Find out what floor Calvus lived on

Tuesday 13 November 2012

The other great mind of the late Republic

Julius Caesar, Marcus Tullius Cicero and Cleopatra get just about all the glory when it comes to acknowledging the great minds of the 1st-century BC. But there was at least one other chap who deserves an  honourable mention, even though he slots into the stereotypical role as that century's 'evil genius'. His name was Mithridates the Sixth, the last king of Pontus. Born in 134BC, he claimed to be a direct descendent of the Persian king Darius I as well as some of Alexander the Great's generals. In 113BC he did the normal kinds of things most eastern potentates made when coming to power - like murdering his siblings, his mother and anyone else who might have tried to claim his throne. After this he settled down to various conquests around the rim of the Black Sea and Greece which eventually brought him into the line of fire of Rome. Once this happened he would spend the last thirty-years of his life trying to bring down the Roman Republic - through the kind of direct and indirect methods that would make Dr No and Professor Moriarty proud.

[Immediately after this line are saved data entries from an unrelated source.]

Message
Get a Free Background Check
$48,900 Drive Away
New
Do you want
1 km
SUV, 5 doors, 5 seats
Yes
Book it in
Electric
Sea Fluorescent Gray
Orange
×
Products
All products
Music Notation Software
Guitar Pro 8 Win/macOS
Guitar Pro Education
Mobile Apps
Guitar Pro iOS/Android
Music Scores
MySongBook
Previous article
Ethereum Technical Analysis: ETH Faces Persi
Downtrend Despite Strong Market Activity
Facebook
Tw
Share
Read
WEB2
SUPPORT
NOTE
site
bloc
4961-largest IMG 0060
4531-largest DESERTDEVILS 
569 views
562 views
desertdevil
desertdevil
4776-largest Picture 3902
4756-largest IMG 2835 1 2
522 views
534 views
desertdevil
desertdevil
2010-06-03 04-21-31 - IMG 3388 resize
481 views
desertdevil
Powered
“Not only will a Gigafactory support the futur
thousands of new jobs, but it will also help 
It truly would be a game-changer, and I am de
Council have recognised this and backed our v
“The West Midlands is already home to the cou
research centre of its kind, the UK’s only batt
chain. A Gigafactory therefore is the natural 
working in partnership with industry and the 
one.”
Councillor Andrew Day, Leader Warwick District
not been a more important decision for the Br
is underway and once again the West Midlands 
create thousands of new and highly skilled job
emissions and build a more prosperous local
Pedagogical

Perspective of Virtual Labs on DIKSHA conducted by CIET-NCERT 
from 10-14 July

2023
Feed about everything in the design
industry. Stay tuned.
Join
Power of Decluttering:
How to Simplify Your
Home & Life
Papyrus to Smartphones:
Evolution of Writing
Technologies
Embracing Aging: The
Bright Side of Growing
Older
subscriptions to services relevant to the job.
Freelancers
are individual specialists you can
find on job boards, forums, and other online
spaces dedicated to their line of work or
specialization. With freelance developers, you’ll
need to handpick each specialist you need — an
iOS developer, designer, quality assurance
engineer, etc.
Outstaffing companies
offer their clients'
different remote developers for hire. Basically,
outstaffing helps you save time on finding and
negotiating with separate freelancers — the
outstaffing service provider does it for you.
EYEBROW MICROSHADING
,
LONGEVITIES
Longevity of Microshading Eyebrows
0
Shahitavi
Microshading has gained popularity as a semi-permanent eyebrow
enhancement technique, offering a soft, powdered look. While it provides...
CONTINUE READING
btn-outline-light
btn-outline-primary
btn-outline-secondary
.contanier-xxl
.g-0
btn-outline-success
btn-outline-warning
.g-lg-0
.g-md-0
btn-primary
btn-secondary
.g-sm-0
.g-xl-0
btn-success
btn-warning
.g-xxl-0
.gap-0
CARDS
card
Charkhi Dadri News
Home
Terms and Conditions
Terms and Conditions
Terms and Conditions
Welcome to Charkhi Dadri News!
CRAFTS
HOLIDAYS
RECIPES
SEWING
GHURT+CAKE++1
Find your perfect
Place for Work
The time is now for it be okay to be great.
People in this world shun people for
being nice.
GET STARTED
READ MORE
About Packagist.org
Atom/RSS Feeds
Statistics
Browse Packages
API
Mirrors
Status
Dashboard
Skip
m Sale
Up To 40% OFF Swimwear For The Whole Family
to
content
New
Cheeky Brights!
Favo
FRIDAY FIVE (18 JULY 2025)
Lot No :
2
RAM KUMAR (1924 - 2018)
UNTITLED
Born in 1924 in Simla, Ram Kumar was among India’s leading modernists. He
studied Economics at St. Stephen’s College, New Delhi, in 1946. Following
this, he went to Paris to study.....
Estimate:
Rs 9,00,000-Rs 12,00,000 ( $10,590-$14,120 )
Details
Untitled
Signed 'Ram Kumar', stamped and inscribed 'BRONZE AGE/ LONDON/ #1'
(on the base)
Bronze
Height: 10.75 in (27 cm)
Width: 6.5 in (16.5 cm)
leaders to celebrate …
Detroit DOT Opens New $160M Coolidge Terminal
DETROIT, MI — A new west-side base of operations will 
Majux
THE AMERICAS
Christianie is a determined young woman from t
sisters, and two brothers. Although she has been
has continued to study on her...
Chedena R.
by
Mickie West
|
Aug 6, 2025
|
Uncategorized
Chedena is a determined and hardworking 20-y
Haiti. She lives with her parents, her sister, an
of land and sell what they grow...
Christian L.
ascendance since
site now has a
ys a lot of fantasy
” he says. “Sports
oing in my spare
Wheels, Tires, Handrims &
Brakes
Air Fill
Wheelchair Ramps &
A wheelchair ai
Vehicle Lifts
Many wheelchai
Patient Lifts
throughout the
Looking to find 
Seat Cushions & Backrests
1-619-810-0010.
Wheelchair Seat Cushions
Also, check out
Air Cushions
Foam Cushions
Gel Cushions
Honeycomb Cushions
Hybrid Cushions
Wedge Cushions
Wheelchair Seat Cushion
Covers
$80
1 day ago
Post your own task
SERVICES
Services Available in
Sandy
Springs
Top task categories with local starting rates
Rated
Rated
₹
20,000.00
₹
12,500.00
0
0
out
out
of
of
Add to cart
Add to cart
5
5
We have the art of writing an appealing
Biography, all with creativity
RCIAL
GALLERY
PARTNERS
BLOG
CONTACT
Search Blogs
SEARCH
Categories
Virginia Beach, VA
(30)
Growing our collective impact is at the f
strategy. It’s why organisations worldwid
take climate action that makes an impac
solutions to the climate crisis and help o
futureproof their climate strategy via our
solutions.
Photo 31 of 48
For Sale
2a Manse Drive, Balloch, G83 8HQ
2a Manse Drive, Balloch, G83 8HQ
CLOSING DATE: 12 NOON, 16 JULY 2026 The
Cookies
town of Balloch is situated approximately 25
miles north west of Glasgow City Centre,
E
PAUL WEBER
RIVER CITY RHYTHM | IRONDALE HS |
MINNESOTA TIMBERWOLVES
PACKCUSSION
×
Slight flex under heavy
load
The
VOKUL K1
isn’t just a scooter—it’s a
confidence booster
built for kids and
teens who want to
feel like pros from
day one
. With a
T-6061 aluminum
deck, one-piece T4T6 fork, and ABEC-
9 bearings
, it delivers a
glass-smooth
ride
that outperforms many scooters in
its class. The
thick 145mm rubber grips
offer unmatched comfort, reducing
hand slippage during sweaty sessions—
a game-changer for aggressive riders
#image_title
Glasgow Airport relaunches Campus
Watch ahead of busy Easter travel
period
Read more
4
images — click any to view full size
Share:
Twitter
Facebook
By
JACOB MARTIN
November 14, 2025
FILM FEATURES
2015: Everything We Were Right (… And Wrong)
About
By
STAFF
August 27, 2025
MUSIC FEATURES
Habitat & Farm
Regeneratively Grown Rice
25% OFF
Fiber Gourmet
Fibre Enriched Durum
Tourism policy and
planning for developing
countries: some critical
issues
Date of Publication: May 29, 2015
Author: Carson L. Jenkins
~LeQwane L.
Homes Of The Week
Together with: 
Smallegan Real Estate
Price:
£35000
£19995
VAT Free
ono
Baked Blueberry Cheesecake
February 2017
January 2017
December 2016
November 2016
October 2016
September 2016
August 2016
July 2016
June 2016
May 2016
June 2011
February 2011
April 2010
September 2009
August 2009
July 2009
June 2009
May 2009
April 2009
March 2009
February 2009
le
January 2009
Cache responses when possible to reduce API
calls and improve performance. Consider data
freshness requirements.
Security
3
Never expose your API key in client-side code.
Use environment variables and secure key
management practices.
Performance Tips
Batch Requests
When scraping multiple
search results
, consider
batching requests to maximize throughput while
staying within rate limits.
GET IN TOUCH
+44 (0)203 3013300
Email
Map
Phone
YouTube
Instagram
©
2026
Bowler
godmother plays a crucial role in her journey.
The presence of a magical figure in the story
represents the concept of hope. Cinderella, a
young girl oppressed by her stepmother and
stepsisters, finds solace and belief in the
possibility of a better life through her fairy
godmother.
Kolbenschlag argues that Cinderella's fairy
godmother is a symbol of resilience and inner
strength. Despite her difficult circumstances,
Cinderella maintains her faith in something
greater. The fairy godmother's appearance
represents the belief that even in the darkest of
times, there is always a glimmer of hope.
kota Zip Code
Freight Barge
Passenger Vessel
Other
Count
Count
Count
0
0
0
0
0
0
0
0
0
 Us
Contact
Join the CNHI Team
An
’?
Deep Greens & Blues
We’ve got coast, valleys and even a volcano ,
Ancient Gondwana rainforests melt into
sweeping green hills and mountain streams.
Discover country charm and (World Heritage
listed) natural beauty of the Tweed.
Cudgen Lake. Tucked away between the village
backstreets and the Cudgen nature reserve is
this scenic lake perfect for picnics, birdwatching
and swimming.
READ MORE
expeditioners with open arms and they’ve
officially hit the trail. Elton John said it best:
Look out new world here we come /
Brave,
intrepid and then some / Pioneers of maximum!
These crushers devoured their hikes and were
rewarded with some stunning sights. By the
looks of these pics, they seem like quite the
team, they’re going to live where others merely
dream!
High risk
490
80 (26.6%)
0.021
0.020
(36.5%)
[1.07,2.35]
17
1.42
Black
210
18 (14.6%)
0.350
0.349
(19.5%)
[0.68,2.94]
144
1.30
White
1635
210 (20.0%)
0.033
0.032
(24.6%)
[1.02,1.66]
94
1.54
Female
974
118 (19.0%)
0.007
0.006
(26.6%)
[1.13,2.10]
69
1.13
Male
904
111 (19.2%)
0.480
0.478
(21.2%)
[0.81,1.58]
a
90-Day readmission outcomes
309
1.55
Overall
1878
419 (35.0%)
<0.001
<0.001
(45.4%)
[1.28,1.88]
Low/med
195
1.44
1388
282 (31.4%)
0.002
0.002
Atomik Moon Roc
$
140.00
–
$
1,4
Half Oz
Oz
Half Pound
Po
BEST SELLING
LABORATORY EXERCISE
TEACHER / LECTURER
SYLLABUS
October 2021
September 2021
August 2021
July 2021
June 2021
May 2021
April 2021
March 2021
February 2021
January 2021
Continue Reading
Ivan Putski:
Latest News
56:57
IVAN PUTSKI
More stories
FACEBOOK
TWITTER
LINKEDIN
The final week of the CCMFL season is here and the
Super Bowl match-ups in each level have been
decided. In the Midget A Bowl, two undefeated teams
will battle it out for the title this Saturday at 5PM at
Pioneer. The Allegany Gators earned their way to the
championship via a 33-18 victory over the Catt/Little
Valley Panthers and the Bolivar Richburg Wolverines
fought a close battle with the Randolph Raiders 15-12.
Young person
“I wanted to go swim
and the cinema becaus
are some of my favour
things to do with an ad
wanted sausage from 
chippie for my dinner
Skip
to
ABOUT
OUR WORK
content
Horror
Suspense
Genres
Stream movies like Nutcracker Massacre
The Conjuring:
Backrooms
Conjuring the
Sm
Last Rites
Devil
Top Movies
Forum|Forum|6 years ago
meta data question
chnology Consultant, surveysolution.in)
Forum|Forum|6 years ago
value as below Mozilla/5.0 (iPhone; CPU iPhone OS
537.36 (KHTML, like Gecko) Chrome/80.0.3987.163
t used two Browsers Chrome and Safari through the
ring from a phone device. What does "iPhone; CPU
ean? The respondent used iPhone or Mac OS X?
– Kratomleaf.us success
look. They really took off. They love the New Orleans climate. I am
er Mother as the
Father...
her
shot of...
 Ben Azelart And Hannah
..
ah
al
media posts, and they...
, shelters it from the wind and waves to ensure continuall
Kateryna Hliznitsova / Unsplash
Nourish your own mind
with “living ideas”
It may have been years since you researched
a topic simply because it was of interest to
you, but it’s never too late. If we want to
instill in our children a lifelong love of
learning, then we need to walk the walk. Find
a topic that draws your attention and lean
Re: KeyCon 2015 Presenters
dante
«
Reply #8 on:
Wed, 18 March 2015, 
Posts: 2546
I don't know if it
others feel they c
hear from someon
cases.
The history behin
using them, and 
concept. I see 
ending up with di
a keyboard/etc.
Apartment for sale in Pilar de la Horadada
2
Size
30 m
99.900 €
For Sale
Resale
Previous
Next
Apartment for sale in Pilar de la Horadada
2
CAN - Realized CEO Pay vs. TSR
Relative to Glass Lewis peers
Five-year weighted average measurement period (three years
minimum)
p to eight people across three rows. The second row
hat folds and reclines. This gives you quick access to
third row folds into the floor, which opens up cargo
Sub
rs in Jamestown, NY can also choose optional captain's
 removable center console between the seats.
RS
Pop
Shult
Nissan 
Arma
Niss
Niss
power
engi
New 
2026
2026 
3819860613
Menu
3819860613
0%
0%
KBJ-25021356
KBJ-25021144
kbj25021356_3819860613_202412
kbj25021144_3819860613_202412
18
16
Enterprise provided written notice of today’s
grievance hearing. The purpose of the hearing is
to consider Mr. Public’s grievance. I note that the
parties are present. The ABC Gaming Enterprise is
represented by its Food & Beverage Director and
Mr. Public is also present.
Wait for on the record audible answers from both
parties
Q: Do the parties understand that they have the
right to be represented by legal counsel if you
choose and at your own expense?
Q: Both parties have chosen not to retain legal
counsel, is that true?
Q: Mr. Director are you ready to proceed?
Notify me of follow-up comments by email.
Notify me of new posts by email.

But enough of the humdrum...what made this guy such a stand out in intellect?

Well, for starters, Pliny claims Mithridates could speak twenty-two languages (that's right, 22), a record our Roman historian believed unequalled. Through-out his 56-year reign, it is said that Mithridates never once used an interpreter. So the guy was a linguist, what else? For one thing, he was very interested in chemistry - poisons in particular - since he considered this the most likely method for his ultimate doom. Self-guided he began drinking small doses of various poisons to increase his resistance, but he also set out to find as many antidotes as he could - in fact, he was a pioneer in this field. He continued research into more mundane medicines as well, gathering a vast collection of chemicals and medicinal specimens from across the known world, a collection so large that when it was captured by Pompey it became an important resource for Roman pharmacists.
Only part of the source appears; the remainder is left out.